The communication system between charger and charging monitoring system is an independent can network, including monitoring computer and several chargers. The communication network between charger and charging monitoring system shall be able to realize the following functions at the application layer:
(1) Data transmitted from monitoring computer to charger:
Charger parameter setting
(2) Data transmitted from charger to monitoring computer:
Voltage, current and temperature data transmission
Cumulative input and output power
Charger fault code
(3) The monitoring computer reads the data of the battery through the charger:
Identification, type and parameters of storage battery
Battery voltage data
Battery temperature data
Battery SOC data
Real time status of battery
The communication between the charger and the power module is mainly to realize the software parallel current sharing function of the charger. In the process of working, what needs to be transmitted is the parameter values of voltage and current in the charging process, as well as the working state of the charger.
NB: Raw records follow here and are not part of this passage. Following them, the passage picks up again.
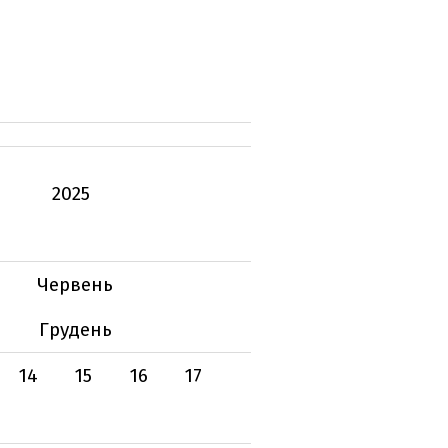
2025
Червень
Грудень
14
15
16
17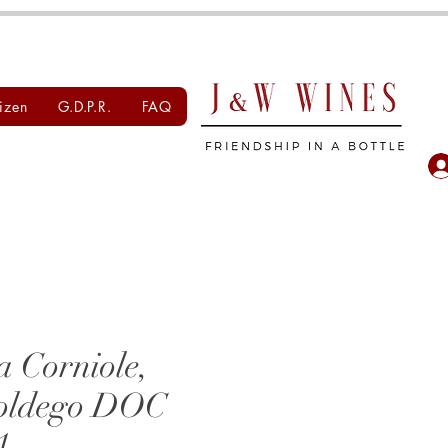
izen
G.D.P.R.
FAQ
a Corniole,
oldego DOC
1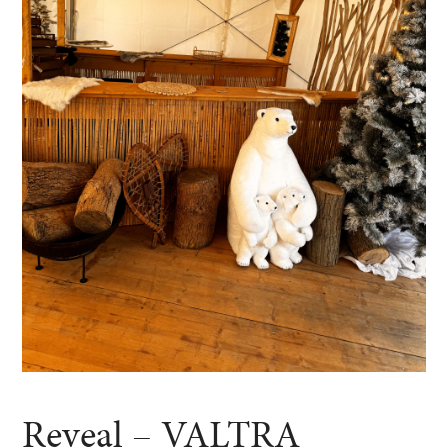
Reveal – VALTRA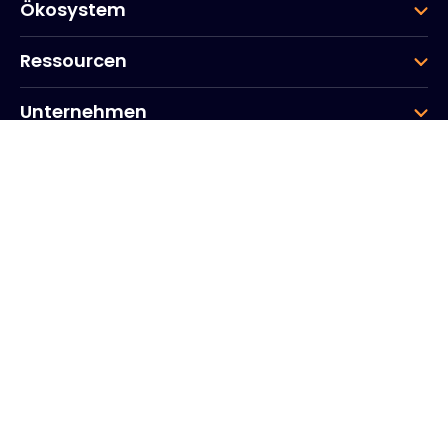
Ökosystem
Ressourcen
Unternehmen
Gruppe
Hauptsitz des Unternehmens
20, Quai du Point du Jour
Arcs de Seine
Boulogne
Billancourt
92100
Frankreich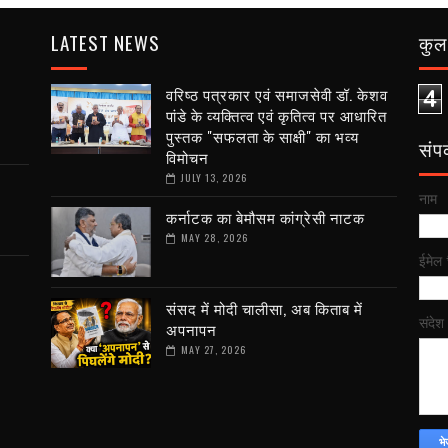
LATEST NEWS
कुल 
वरिष्ठ पत्रकार एवं समाजसेवी डॉ. केशव
4
पांडे के व्यक्तित्व एवं कृतित्व पर आधारित
पुस्तक "सफलता के साक्षी" का भव्य
संपर्
विमोचन
JULY 13, 2026
नाम
कर्नाटक का बेमौसम कांग्रेसी नाटक
MAY 28, 2026
ईमेल
संसद में मोदी चालीसा, अब किताब में
संदेश
अपनापन
MAY 27, 2026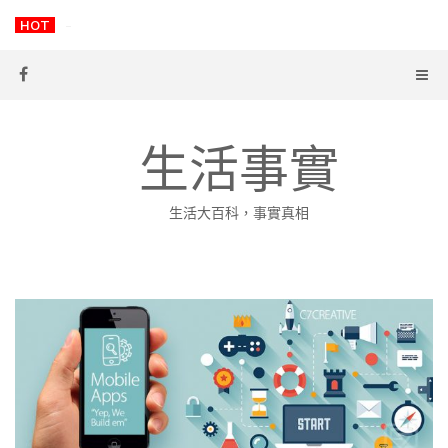
Skip
HOT
科學證實：你的狗狗視你最重要！
to
content
生活事實
生活大百科，事實真相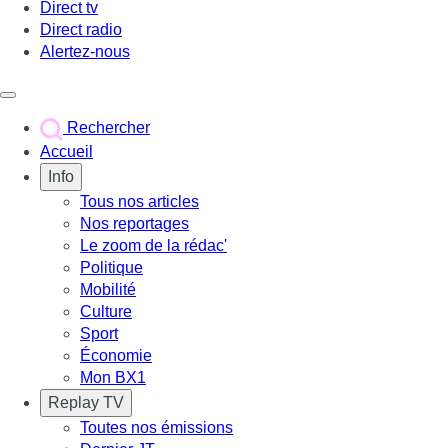
Direct tv
Direct radio
Alertez-nous
Déclencher le menu
Rechercher
Accueil
Info
Tous nos articles
Nos reportages
Le zoom de la rédac'
Politique
Mobilité
Culture
Sport
Économie
Mon BX1
Replay TV
Toutes nos émissions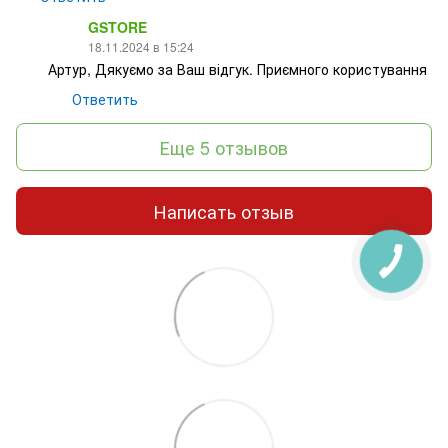
GSTORE
18.11.2024 в 15:24
Артур, Дякуємо за Ваш відгук. Приємного користування
Ответить
Еще 5 отзывов
Написать отзыв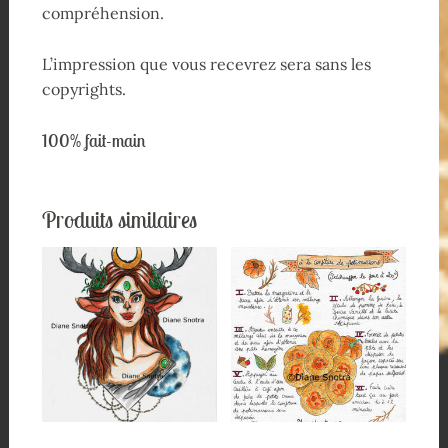
compréhension.
L’impression que vous recevrez sera sans les
copyrights.
100% fait-main
Produits similaires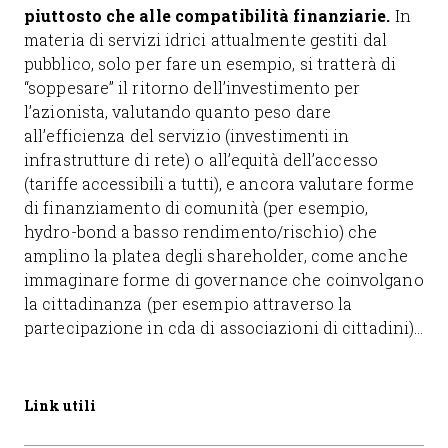
piuttosto che alle compatibilità finanziarie.
In
materia di servizi idrici attualmente gestiti dal
pubblico, solo per fare un esempio, si tratterà di
“soppesare” il ritorno dell’investimento per
l’azionista, valutando quanto peso dare
all’efficienza del servizio (investimenti in
infrastrutture di rete) o all’equità dell’accesso
(tariffe accessibili a tutti), e ancora valutare forme
di finanziamento di comunità (per esempio,
hydro-bond a basso rendimento/rischio) che
amplino la platea degli shareholder, come anche
immaginare forme di governance che coinvolgano
la cittadinanza (per esempio attraverso la
partecipazione in cda di associazioni di cittadini)…
Link utili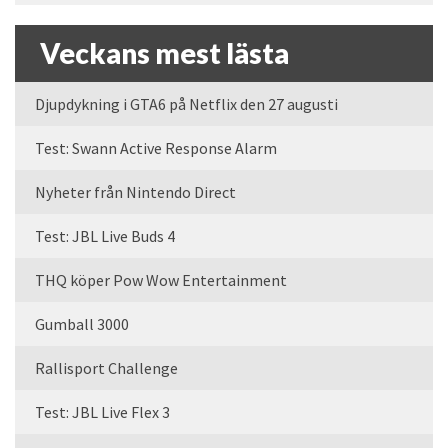
Veckans mest lästa
Djupdykning i GTA6 på Netflix den 27 augusti
Test: Swann Active Response Alarm
Nyheter från Nintendo Direct
Test: JBL Live Buds 4
THQ köper Pow Wow Entertainment
Gumball 3000
Rallisport Challenge
Test: JBL Live Flex 3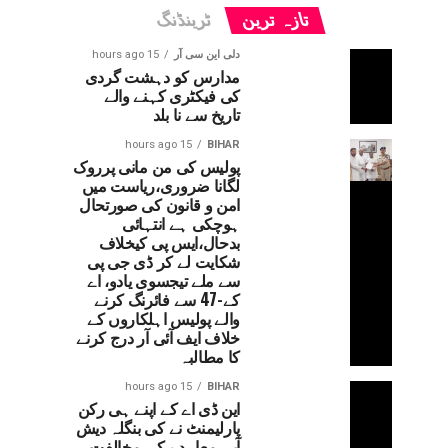
تازہ ترین
ٹرینڈنگ
دلی این سی آر
15 hours ago
مدارس کو دہشت گردی
کی فیکٹری کہنے والے
تاریخ سے نا بلد
15 hours ago
BIHAR
پولیس کی من مانی پرروک
لگانا ضروری،ریاست میں
امن و قانون کی صورتحال
ہوچکی ہے انتہائی
بدحال،ایس پی کیخلاف
شکایت لے کر ڈی جی پی
سے ملے تیجسوی یادو، اے
کے-47 سے فائرنگ کرنے
والے پولیس اہلکاروں کے
خلاف ایف آئی آر درج کرنے
کا مطالبہ
15 hours ago
BIHAR
این ڈی اے کے اپنے ہی رکن
پارلیمنٹ نے کی بنگلہ دیش
آبی معاہدے کی مخالفت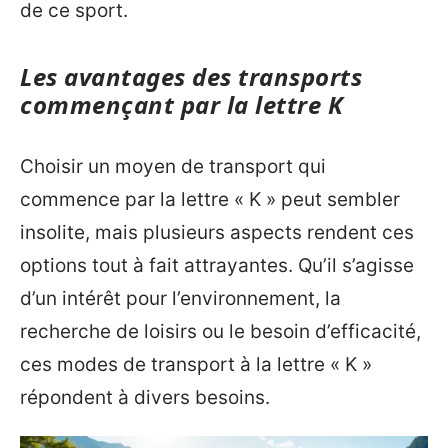
de ce sport.
Les avantages des transports
commençant par la lettre K
Choisir un moyen de transport qui
commence par la lettre « K » peut sembler
insolite, mais plusieurs aspects rendent ces
options tout à fait attrayantes. Qu’il s’agisse
d’un intérêt pour l’environnement, la
recherche de loisirs ou le besoin d’efficacité,
ces modes de transport à la lettre « K »
répondent à divers besoins.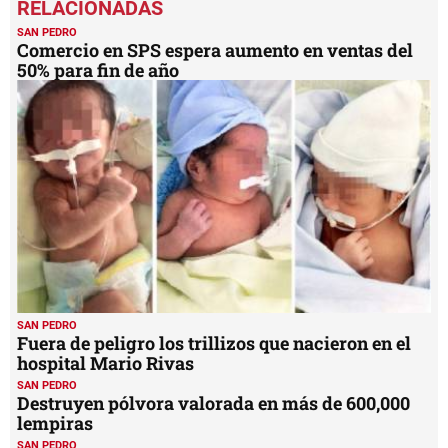
of
5
SAN PEDRO
minutes,
Comercio en SPS espera aumento en ventas del
31
50% para fin de año
seconds
SAN PEDRO
Fuera de peligro los trillizos que nacieron en el
hospital Mario Rivas
SAN PEDRO
Destruyen pólvora valorada en más de 600,000
lempiras
SAN PEDRO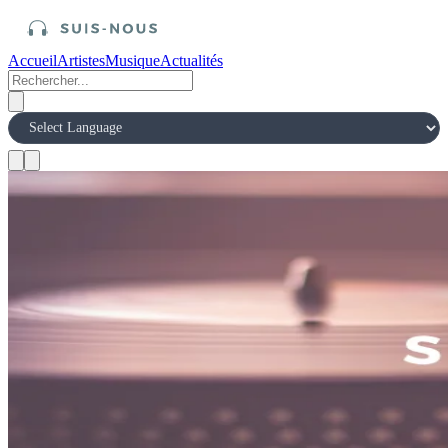
Accueil
Artistes
Musique
Actualités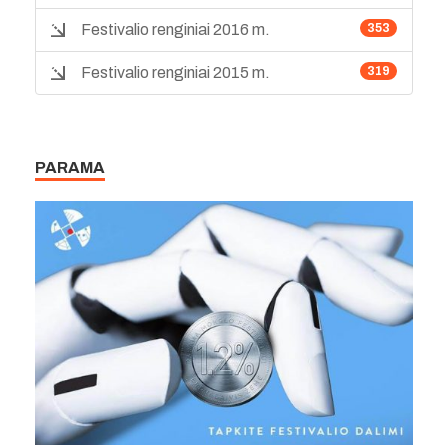
Festivalio renginiai 2016 m.
353
Festivalio renginiai 2015 m.
319
PARAMA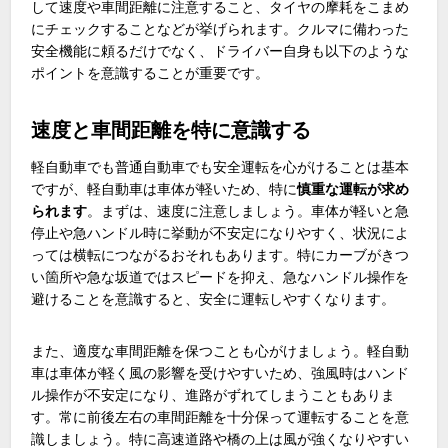
して速度や車間距離に注意すること、タイヤの摩耗をこまめ
にチェックすることなどが挙げられます。クルマに備わった
安全機能に頼るだけでなく、ドライバー自身も以下のような
ポイントを意識することが重要です。
速度と車間距離を特に意識する
軽自動車でも普通自動車でも安全運転を心がけることは基本
ですが、軽自動車は車体が軽いため、特に
慎重な運転が求め
られます
。まずは、速度に注意しましょう。車体が軽いと急
停止や急ハンドル時に挙動が不安定になりやすく、状況によ
っては横転につながるおそれもあります。特にカーブがきつ
い箇所や急な坂道ではスピードを抑え、急なハンドル操作を
避けることを意識すると、安全に運転しやすくなります。
また、適度な車間距離を保つことも心がけましょう。軽自動
車は車体が軽く風の影響を受けやすいため、強風時はハンド
ル操作が不安定になり、進路がずれてしまうこともありま
す。常に前後左右の車間距離を十分保って運転することを意
識しましょう。特に高速道路や橋の上は風が強くなりやすい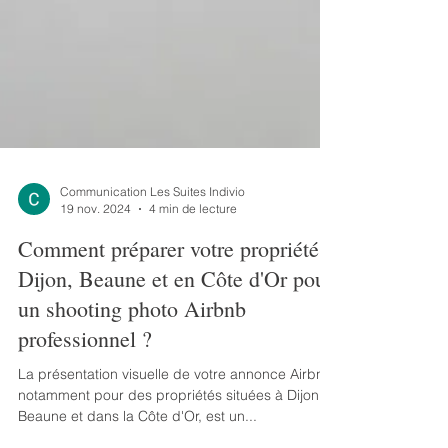
Communication Les Suites Indivio
19 nov. 2024
4 min de lecture
Comment préparer votre propriété à
Dijon, Beaune et en Côte d'Or pour
un shooting photo Airbnb
professionnel ?
La présentation visuelle de votre annonce Airbnb,
notamment pour des propriétés situées à Dijon,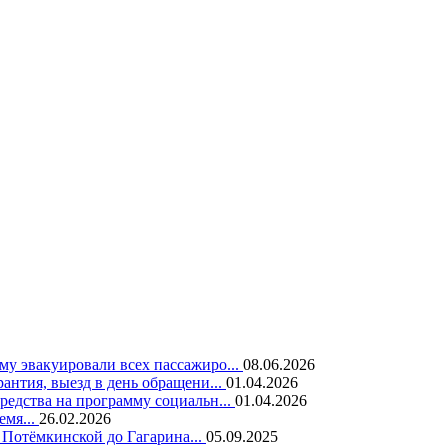
у эвакуировали всех пассажиро...
08.06.2026
нтия, выезд в день обращени...
01.04.2026
едства на программу социальн...
01.04.2026
емя...
26.02.2026
 Потёмкинской до Гагарина...
05.09.2025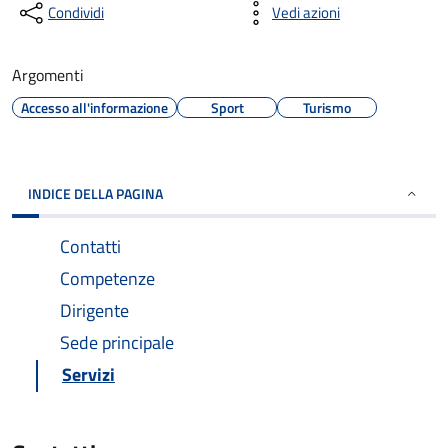
Condividi
Vedi azioni
Argomenti
Accesso all'informazione
Sport
Turismo
INDICE DELLA PAGINA
Contatti
Competenze
Dirigente
Sede principale
Servizi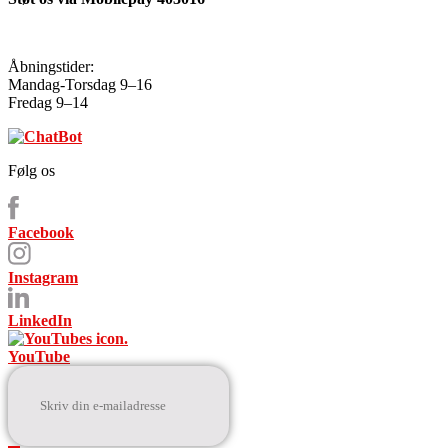
Åbningstider:
Mandag-Torsdag 9–16
Fredag 9–14
Følg os
Facebook
Instagram
LinkedIn
YouTube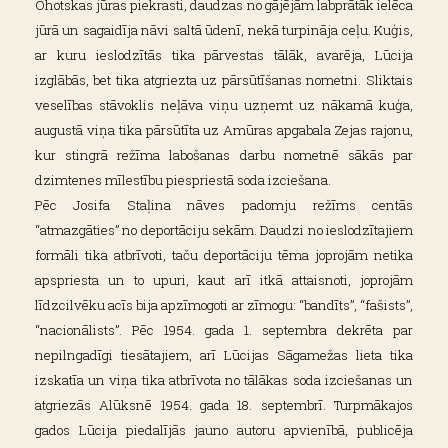
Ohotskas jūras piekrasti, daudzas no gājējām labprātāk ielēca
jūrā un sagaidīja nāvi saltā ūdenī, nekā turpināja ceļu. Kuģis,
ar kuru ieslodzītās tika pārvestas tālāk, avarēja, Lūcija
izglābās, bet tika atgriezta uz pārsūtīšanas nometni. Sliktais
veselības stāvoklis neļāva viņu uzņemt uz nākamā kuģa,
augustā viņa tika pārsūtīta uz Amūras apgabala Zejas rajonu,
kur stingrā režīma labošanas darbu nometnē sākās par
dzimtenes mīlestību piespriestā soda izciešana.
Pēc Josifa Staļina nāves padomju režīms centās
“atmazgāties” no deportāciju sekām. Daudzi no ieslodzītajiem
formāli tika atbrīvoti, taču deportāciju tēma joprojām netika
apspriesta un to upuri, kaut arī itkā attaisnoti, joprojām
līdzcilvēku acīs bija apzīmogoti ar zīmogu: “bandīts”, “fašists”,
“nacionālists”. Pēc 1954. gada 1. septembra dekrēta par
nepilngadīgi tiesātajiem, arī Lūcijas Sāgamežas lieta tika
izskatīa un viņa tika atbrīvota no tālākas soda izciešanas un
atgriezās Alūksnē 1954. gada 18. septembrī. Turpmākajos
gados Lūcija piedalījās jauno autoru apvienībā, publicēja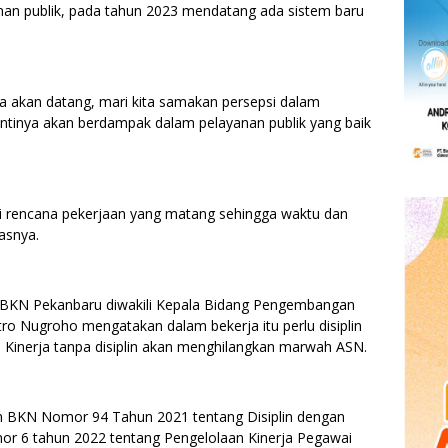
an publik, pada tahun 2023 mendatang ada sistem baru
a akan datang, mari kita samakan persepsi dalam
tinya akan berdampak dalam pelayanan publik yang baik
i rencana pekerjaan yang matang sehingga waktu dan
kasnya.
I BKN Pekanbaru diwakili Kepala Bidang Pengembangan
ro Nugroho mengatakan dalam bekerja itu perlu disiplin
k. Kinerja tanpa disiplin akan menghilangkan marwah ASN.
n BKN Nomor 94 Tahun 2021 tentang Disiplin dengan
r 6 tahun 2022 tentang Pengelolaan Kinerja Pegawai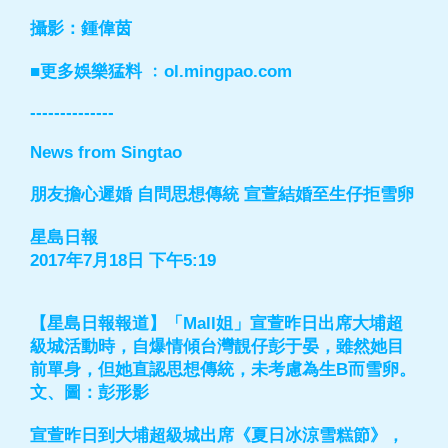
攝影：鍾偉茵
■更多娛樂猛料 ﹕ol.mingpao.com
--------------
News from Singtao
朋友擔心遲婚 自問思想傳統 宣萱結婚至生仔拒雪卵
星島日報
2017年7月18日 下午5:19
【星島日報報道】「Mall姐」宣萱昨日出席大埔超
級城活動時，自爆情傾台灣靚仔彭于晏，雖然她目
前單身，但她直認思想傳統，未考慮為生B而雪卵。
文、圖：彭形影
宣萱昨日到大埔超級城出席《夏日冰涼雪糕節》，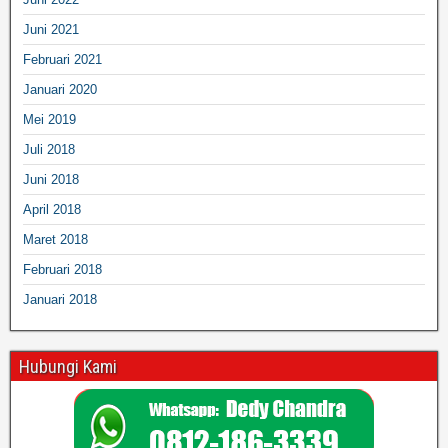
Juni 2021
Februari 2021
Januari 2020
Mei 2019
Juli 2018
Juni 2018
April 2018
Maret 2018
Februari 2018
Januari 2018
Hubungi Kami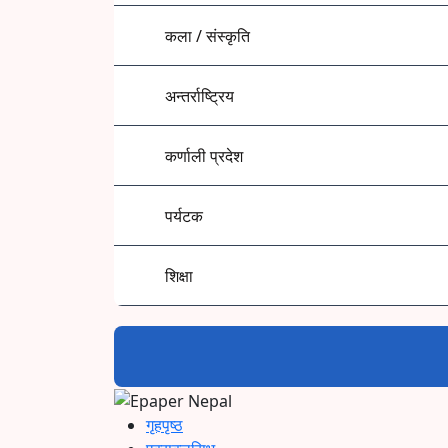
कला / संस्कृति
अन्तर्राष्ट्रिय
कर्णाली प्रदेश
पर्यटक
शिक्षा
गृहपृष्ठ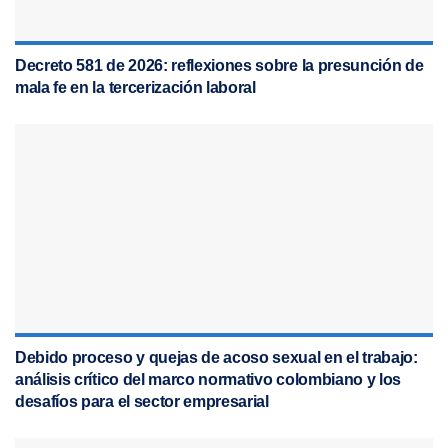
Decreto 581 de 2026: reflexiones sobre la presunción de
mala fe en la tercerización laboral
Debido proceso y quejas de acoso sexual en el trabajo:
análisis crítico del marco normativo colombiano y los
desafíos para el sector empresarial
Its workflow includes the following parts:
(1) Before charging, initialize the power module, check the working state, determine whether it can work normally, set the flag bit of allow or prohibit charging, and send the information to the main controller;
(2) After receiving the battery information and determining the charging strategy, the charger main controller will select the appropriate charging module to participate in the charging, and send the charging parameters to the power module;
(3) After the main controller of the charger confirms that the required power module can work, issue the command to start charging and collect the charging parameters;
(4) The main controller changes the charging strategy in real time according to the collected data, adjusts the charging parameters, and monitors the working state of the module in real time;
(5) When the power module sends alarm information during charging, start the standby module immediately and cut off the charging state of the problem module;
(6) After synthesizing the charging state information, the main controller of the charger makes a judgment to stop charging, ends the charging process and restores the standby state.
Figure 4 is the working flow chart of parallel current sharing inside the charger, which specifies the detailed working flow of the charger main controller and power module, and includes the series function of CAN bus.
Fig. 3 charging flow chart of charger and monitoring center
Fig. 4 flow chart of internal parallel current sharing of charger
As a reliable network bus, can bus has been widely used in many industrial fields. Because can bus has many advantages, and with the continuous application and promotion of CAN bus technology, can bus will be more and more widely used in automobile charger. Combined with the charger working standard of the State Grid and according to the actual working situation of the charger, this paper applies the CAN bus to the electric vehicle charger, applies the CAN bus to the specific work flow of the charger, and makes corresponding modifications to the work flow of CAN communication according to the actual test process, which can meet the requirements of high reliability of the charger.